AxInferenceNet Cascaded Pipeline

This example demonstrates how to chain multiple AxInferenceNet instances into a cascaded inference pipeline. It uses the fruit-demo network, where a pose detector feeds its region-of-interest (ROI) detections into a segmentation network, while a parallel fruit detection network runs alongside.
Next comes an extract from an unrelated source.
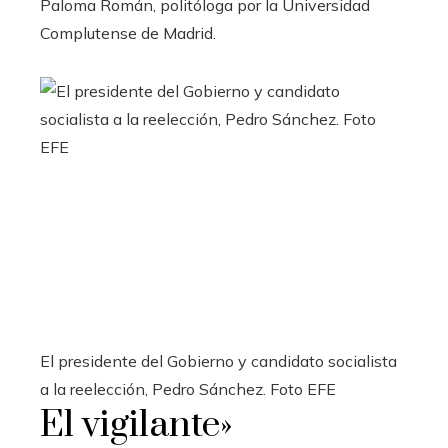
Paloma Román, politóloga por la Universidad
Complutense de Madrid.
El presidente del Gobierno y candidato socialista
a la reelección, Pedro Sánchez. Foto EFE
El vigilante»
This cascading approach achieves better detection accuracy by focusing subsequent models on relevant image regions.

What you'll learn

  • How to chain multiple AxInferenceNet instances using Ax::forward_to() for sequential processing
  • How to use Ax::filter_detections_to() to filter and route ROI detections between pipeline stages
  • How to configure FilterDetectionsProperties to control detection filtering (minimum size, confidence, top-k)
  • How to coordinate startup and shutdown of multiple inference networks

Prerequisites

  • Voyager SDK installed and activated
  • C++ compiler with C++17 support
  • OpenCV development libraries
  • FFmpeg development libraries (or OpenCV video decoder as alternative)
  • The fruit-demo model set downloaded (axdownloadmodel fruit-demo)

Building

cd $AXELERA_FRAMEWORK
make examples

Source

Download

This example is included in the SDK at examples/axinferencenet/axinferencenet_cascaded.cpp.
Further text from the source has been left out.